■ **The problem**
Nothing below is to be printed except the lines between the line holding "преждевременного семяизвержения гарантированно" and the line holding "baar voor al", inclusive, each exactly as it appears.

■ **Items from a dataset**
┏━━

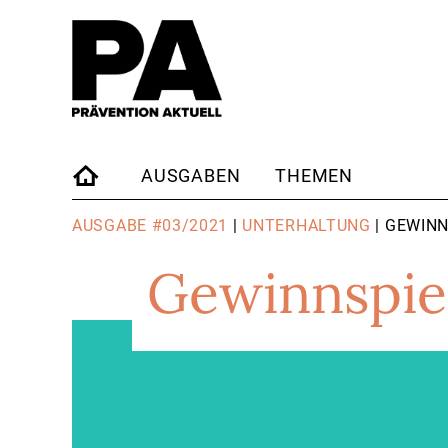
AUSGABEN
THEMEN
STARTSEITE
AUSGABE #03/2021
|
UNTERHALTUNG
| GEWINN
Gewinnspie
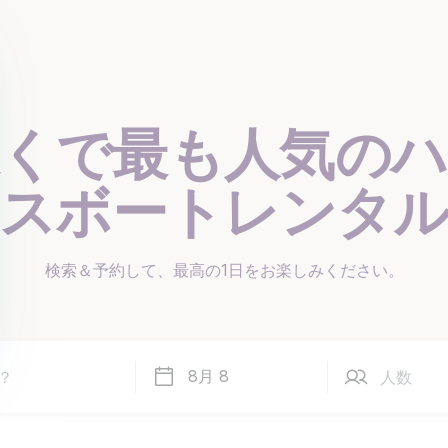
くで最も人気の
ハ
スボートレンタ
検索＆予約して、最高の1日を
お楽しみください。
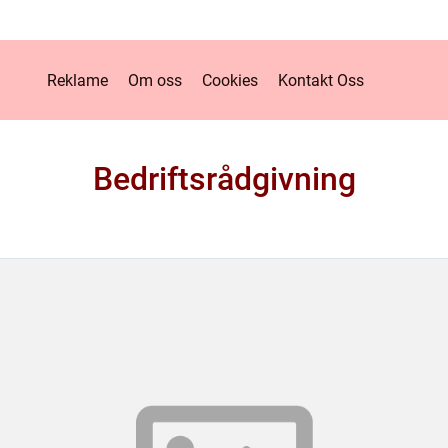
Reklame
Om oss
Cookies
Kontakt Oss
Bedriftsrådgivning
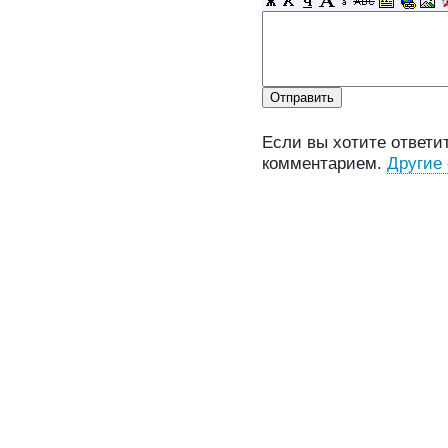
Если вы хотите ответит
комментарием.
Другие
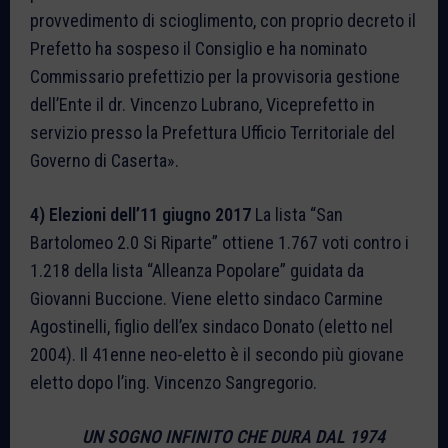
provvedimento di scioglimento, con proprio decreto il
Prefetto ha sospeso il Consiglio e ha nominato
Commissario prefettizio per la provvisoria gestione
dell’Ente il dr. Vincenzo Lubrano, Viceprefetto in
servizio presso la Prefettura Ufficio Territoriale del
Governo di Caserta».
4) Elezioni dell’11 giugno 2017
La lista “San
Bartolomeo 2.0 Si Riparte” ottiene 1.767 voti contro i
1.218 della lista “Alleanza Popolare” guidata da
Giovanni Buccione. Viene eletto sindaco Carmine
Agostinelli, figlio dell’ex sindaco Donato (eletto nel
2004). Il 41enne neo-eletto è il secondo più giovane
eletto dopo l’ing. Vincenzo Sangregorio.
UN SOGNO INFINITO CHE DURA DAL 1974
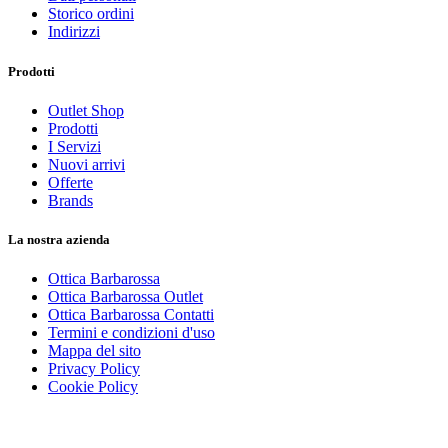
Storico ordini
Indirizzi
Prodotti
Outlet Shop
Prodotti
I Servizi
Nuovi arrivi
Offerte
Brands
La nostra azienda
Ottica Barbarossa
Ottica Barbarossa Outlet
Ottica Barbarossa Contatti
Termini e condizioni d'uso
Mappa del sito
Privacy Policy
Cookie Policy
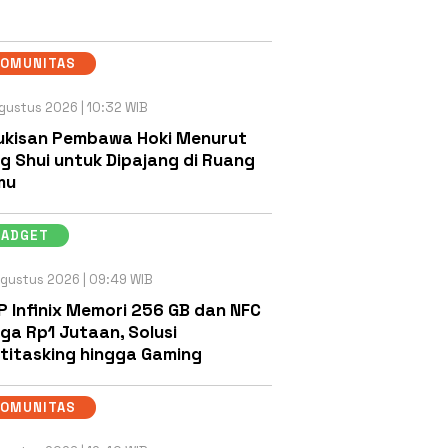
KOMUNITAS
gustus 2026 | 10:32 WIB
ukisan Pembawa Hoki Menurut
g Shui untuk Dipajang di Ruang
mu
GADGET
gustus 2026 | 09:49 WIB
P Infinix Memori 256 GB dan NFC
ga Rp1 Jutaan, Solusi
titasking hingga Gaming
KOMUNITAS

┗━━
┏━━

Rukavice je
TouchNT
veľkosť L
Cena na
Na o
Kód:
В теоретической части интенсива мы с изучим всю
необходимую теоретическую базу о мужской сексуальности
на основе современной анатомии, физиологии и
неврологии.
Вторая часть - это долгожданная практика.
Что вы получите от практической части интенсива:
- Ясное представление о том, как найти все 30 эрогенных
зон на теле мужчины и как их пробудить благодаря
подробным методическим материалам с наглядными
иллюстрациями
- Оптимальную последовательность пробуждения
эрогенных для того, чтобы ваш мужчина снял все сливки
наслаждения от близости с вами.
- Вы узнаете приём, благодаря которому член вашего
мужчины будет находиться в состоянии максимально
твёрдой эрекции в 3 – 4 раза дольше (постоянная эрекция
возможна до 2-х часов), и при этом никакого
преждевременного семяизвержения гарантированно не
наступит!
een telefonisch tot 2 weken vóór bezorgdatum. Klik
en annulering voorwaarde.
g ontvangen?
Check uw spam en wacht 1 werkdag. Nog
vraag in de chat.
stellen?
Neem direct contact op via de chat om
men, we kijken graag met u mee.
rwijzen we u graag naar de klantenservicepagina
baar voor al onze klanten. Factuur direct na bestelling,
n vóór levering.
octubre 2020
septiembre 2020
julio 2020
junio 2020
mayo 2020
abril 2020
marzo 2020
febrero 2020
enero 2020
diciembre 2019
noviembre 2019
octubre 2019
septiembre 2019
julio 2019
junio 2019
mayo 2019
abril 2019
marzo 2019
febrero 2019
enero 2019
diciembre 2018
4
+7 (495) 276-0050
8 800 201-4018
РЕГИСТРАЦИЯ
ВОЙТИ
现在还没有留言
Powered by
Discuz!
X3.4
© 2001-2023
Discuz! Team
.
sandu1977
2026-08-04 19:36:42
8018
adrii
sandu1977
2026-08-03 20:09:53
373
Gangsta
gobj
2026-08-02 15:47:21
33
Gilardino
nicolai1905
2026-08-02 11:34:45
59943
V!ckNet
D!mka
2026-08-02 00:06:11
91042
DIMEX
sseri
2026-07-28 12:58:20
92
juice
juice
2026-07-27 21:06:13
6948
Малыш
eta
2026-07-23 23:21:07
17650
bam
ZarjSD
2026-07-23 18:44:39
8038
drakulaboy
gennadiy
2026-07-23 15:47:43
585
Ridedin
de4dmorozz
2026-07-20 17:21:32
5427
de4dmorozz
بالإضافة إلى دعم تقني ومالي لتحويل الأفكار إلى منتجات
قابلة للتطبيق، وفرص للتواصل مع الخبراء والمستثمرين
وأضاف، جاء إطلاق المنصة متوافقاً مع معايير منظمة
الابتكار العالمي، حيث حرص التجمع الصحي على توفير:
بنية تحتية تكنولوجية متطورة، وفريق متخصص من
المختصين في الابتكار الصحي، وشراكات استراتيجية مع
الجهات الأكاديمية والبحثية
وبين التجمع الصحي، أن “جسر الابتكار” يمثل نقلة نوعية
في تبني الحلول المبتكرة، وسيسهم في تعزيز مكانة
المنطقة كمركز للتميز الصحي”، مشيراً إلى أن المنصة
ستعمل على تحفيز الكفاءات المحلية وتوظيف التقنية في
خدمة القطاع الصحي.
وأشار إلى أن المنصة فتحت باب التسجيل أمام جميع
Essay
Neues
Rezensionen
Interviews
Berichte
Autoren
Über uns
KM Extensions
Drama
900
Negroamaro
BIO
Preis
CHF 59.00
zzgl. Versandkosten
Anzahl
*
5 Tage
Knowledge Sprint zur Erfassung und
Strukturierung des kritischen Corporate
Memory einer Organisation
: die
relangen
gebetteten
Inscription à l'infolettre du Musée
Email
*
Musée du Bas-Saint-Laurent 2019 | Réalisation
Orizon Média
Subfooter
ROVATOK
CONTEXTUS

┗━━

■ **Written response**
преждевременного семяизвержения гарантированно не
наступит!
een telefonisch tot 2 weken vóór bezorgdatum. Klik
en annulering voorwaarde.
g ontvangen?
Check uw spam en wacht 1 werkdag. Nog
vraag in de chat.
stellen?
Neem direct contact op via de chat om
men, we kijken graag met u mee.
rwijzen we u graag naar de klantenservicepagina
baar voor al onze klanten. Factuur direct na bestelling,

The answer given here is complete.